Here, we delineate embryonic mesenchymal cell behaviour by direct observation in developing skin, finding a signature WNT-dependent mechanosensitive migratory mechanism that both disperses mesenchymal cells in the general dermis but also aids their recruitment into developing condensates.
Rapid displacement of newly born mesenchymal cells in embryonic skin
To define individual cell behaviours during mesenchymal development, we analysed time-lapse confocal imaging of ex vivo cultured TCF/Lef::H2B-GFP mouse skin containing H2B-GFP labelled mesenchymal cell nuclei , allowing us to track their movement throughout the cell cycle. Our observations first indicated that movement and mitosis of dermal cells occur in a planar manner in parallel to the epithelium at all depths of mesenchyme (Figs 1A, S1A, and S1B and S1 Video).

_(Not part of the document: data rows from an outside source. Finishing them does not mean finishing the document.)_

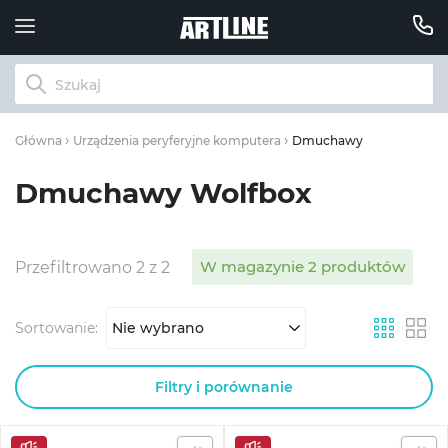
Dmuchawy
Główna
Urządzenia peryferyjne komputera
Dmuchawy Wolfbox
W magazynie 2 produktów
Przefiltrowano 2 z 2
Sortowanie:
Nie wybrano
Filtry i porównanie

(A) Time-lapse series of embryonic day (E) 13.5 TCF/Lef::H2B-GFP mouse skin explant culture. Magenta and cyan dots highlight nuclei undergoing mitosis, circles indicate the point at which cells divide, z-planes are colour-coded (red = closest to epithelium, green = middle, grey = deepest). (B) Diffusion plots showing the migration direction and dispersion of tracked mother (left; n = 45), daughter (middle; n = 89), and non-dividing (right; n = 51) cells from a single skin explant. (C, D) Plots showing speed (C) and Euclidean distance travelled (D) by tracked dividing (left panels; point of mitosis set at time = 0) and non-dividing (right panels) cells. (E) Persistence (Euclidean/accumulated distance) of mother, daughter, and non-dividing cells against time. (F) MSD of mother cells (Mo; n = 45) for 180 min prior to division, daughter cells for 180 min after division, daughter cells for 180–360 min after division (Da; n = 89 in both windows), and non-dividing cells (ND; n = 51) for a single representative skin explant. (G) Mean diffusion coefficient (the slope of the line in F) of mother cells (Mo), daughter cells (Da) for 180 min after division, daughter cells for 180–360 min after division, and non-dividing cells (ND). A one-way analysis of variance (ANOVA (p < 0.001)) followed by pairwise post hoc Tukey’s honestly significant difference tests revealed a significant difference between newly born daughters (0–180 min) and all other groups (***p < 0.001). (H, I) Single planes from confocal time-lapse series of a cultured E13.5 mTmG mouse skin showing (H) a dividing mesenchymal cell and resulting daughter cells and (I) a dividing peridermal cell. (J) Time series of mitosis in a dermal condensate. Magenta dots highlight mother and daughter nuclei. z-planes colour-coded as in A. (K) Single planes from confocal imaging of Collagen-I immunofluorescence in E13.5 and E13.75 TCF/Lef::H2B-GFP dermal mesenchyme. C, D, E, and G time-lapse videos n = 8 from 4 independent embryos, mean number of dividing cells tracked per video = 42, non-dividing cells tracked per video = 50. The raw tracking data for B–G can be found in S1 Data. Error bars represent the SEM. Scale bar in A = 50 μm; scale bar in H and I = 20 μm; scale bar in J = 50 μm; scale bar in K = 100 μm. MSD, mean squared displacement; SEM, standard error of the mean.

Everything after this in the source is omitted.